We talk about the evolution of Nisos over the past six years, including how we now position ourselves within the private sector threat intelligence market under our new Chief Executive Officer, David Etue.

Our managed intelligence mission combines open-source intelligence analysis, technical cyber security investigative tradecraft, and data engineering to solve enterprise threats around cyber security, trust and safety platforms, reputation, fraud, third party risk, and executive protection. We reminisce about our favorite investigations and talk about what’s next for Nisos.
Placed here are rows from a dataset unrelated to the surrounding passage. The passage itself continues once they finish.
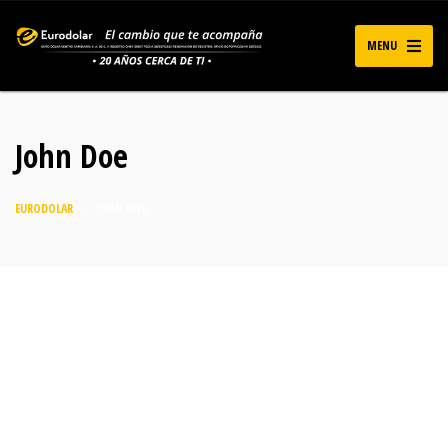
MENU
John Doe
EURODOLAR
>
JOHN DOE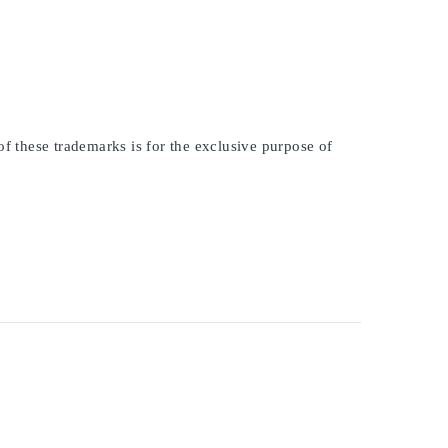
of these trademarks is for the exclusive purpose of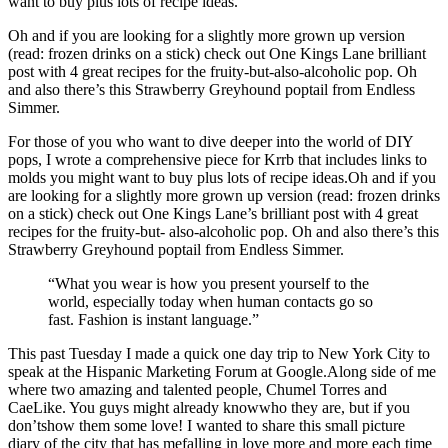
want to buy plus lots of recipe ideas.
Oh and if you are looking for a slightly more grown up version
(read: frozen drinks on a stick) check out One Kings Lane brilliant
post with 4 great recipes for the fruity-but-also-alcoholic pop. Oh
and also there’s this Strawberry Greyhound poptail from Endless
Simmer.
For those of you who want to dive deeper into the world of DIY
pops, I wrote a comprehensive piece for Krrb that includes links to
molds you might want to buy plus lots of recipe ideas.Oh and if you
are looking for a slightly more grown up version (read: frozen drinks
on a stick) check out One Kings Lane’s brilliant post with 4 great
recipes for the fruity-but- also-alcoholic pop. Oh and also there’s this
Strawberry Greyhound poptail from Endless Simmer.
“What you wear is how you present yourself to the
world, especially today when human contacts go so
fast. Fashion is instant language.”
This past Tuesday I made a quick one day trip to New York City to
speak at the Hispanic Marketing Forum at Google.Along side of me
where two amazing and talented people, Chumel Torres and
CaeLike. You guys might already knowwho they are, but if you
don’tshow them some love! I wanted to share this small picture
diary of the city that has mefalling in love more and more each time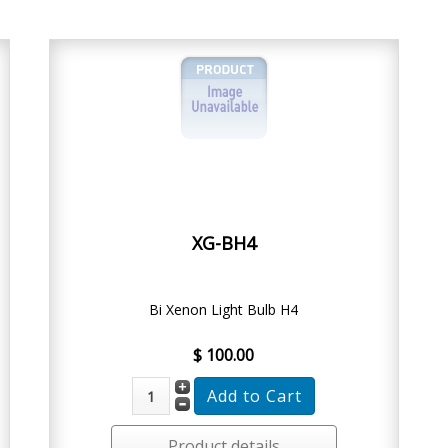
XG-BH4
Bi Xenon Light Bulb H4
$ 100.00
Product details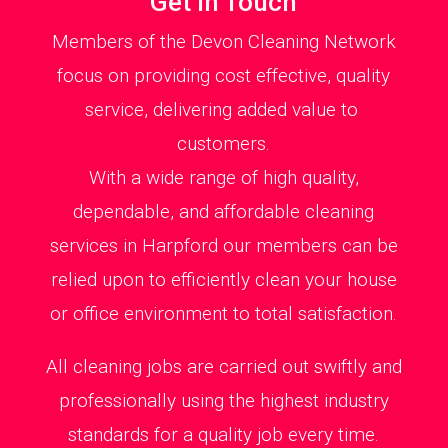
Get in Touch
Members of the Devon Cleaning Network
focus on providing cost effective, quality
service, delivering added value to
customers.
With a wide range of high quality,
dependable, and affordable cleaning
services in Harpford our members can be
relied upon to efficiently clean your house
or office environment to total satisfaction.
All cleaning jobs are carried out swiftly and
professionally using the highest industry
standards for a quality job every time.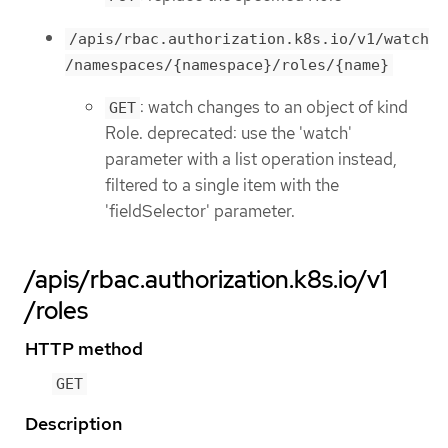
/apis/rbac.authorization.k8s.io/v1/watch
/namespaces/{namespace}/roles/{name}
: watch changes to an object of kind
GET
Role. deprecated: use the 'watch'
parameter with a list operation instead,
filtered to a single item with the
'fieldSelector' parameter.
/apis/rbac.authorization.k8s.io/v1
/roles
HTTP method
GET
Description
Three Topics Covered in this Episode:

1. How Nisos Has Evolved

In the last six years, Nisos evolved its mission to focus on being the Managed Intelligence Company™. Using skill sets combining offensive operators, forensic and network analysts, open source intelligence experts, and data engineers, we collect and analyze data to solve problems within six primary intelligence domains:

1. Cyber Threat Intelligence
2. Protective Intelligence
3. Reputation Intelligence
4. Platform Intelligence
5. Fraud Intelligence
6. Third Party Intelligence

2. Providing the Answers, Not Just Data in Monitoring and RFI Services

Since our “outside of the firewall” investigations and tradecraft over the years, we realized customizing smaller datasets around customer problems is more helpful to customers and helps differentiate our offering with actionable intelligence with appropriate context.

Aggregating data to a product that doesn’t provide the answers is often a waste of resources for many organizations who need to make information actionable to security operations teams and executives. As part of these services, routine monitoring services followed by an aggressive RFI service is generally viewed as the most effective way to quickly answer customer intelligence requirements within a 24-48 hour period.

3. Favorite Investigations Over the Last Six Years

While the most prolific investigations have involved the unmasking of threat actors when the appropriate context is needed, the most well known investigations generally involve attributing attacker infrastructure and unraveling different malicious tool sets against platform technology companies and business applications.